We need to change the funding formulas; not to cut funding for the suburban schools but to raise up funding so that schools that have great needs in districts that have a low income population can receive the kind of funding that makes for great schools.

BHB: You’re starting to sound like Doug [Biviano]!

PS: The difference between Doug and me on this issue is that I’ve lobbied on it and have actually worked on it. I was talking about this before Doug was in the race so his message has not affected anything I’ve said.

So there’s 7 billion dollars worth of tax breaks [in NYS]. The one that I’ve worked on most, besides working on the IDA [Industrial Development Authorities] issue and the Economic Development Corporation, because that’s how this money is funneled to corporations, it’s through IDAs and EDCs. The most egregious tax break, and one that I’m very familiar with because I’ve worked on closing it for the last two years, is the MSG tax break. This is the Garden’s tax break where they pay no property taxes: the home of the Knicks and the Rangers.

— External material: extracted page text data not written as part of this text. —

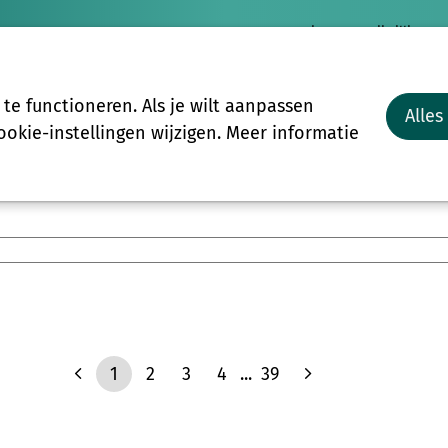
Nieuws
Vrijwilligersp
Vrijwilligers
Groepen
Meer
e functioneren. Als je wilt aanpassen
Alles
Start-to-C
okie-instellingen wijzigen. Meer informatie
1
2
3
4
...
39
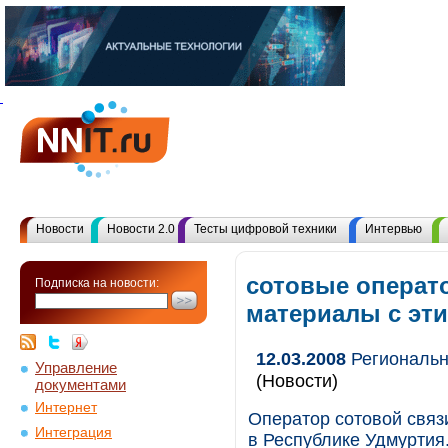
Новости
Новости 2.0
Тесты цифровой техники
Интервью
сотовые операт
Подписка на новости:
материалы с эт
12.03.2008
Региональн
Управление
(Новости)
документами
Интернет
Оператор сотовой связ
Интеграция
в Республике Удмуртия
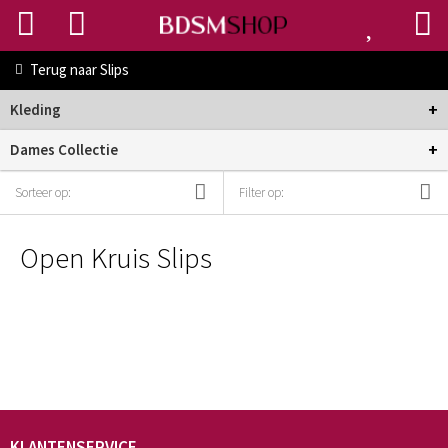
Terug naar
Slips
+
Kleding
+
Dames Collectie
Sorteer op:
Filter op:
Open Kruis Slips
KLANTENSERVICE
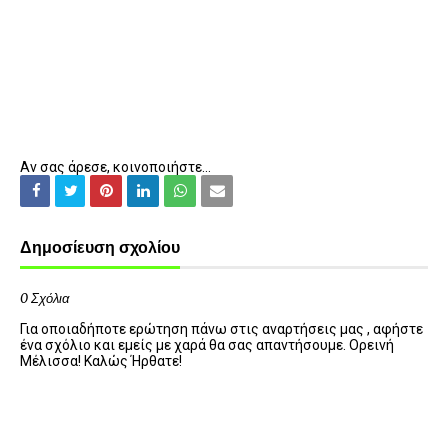
Αν σας άρεσε, κοινοποιήστε...
Δημοσίευση σχολίου
0 Σχόλια
Για οποιαδήποτε ερώτηση πάνω στις αναρτήσεις μας , αφήστε
ένα σχόλιο και εμείς με χαρά θα σας απαντήσουμε. Ορεινή
Μέλισσα! Καλώς Ήρθατε!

That’s in state law, the only state law of its kind that’s written to benefit one specific company. It’s also unique in that it never expires. Among 7 billion dollars worth of tax breaks [this one] never expires! It’s a huge gift to James Dolan—$54 million a year—that the city loses in funding.

Think if we started closing those kinds of tax breaks, the kind of resources that we could put into communities like this one to provide arts and music education, bring down class sizes, build new schools in existing structures or new areas across the city.

The other thing about New York state that is a crying shame is that low-income school districts do not receive the funding they need. We have a funding formula that advantages suburban school districts relative to low-income urban school districts. We need to change the funding formulas; not to cut funding for the suburban schools but to raise up funding so that schools that have great needs in districts that have a low income population can receive the kind of funding that makes for great schools.

BHB: Hasn’t this inequity already been addressed by the NYS courts?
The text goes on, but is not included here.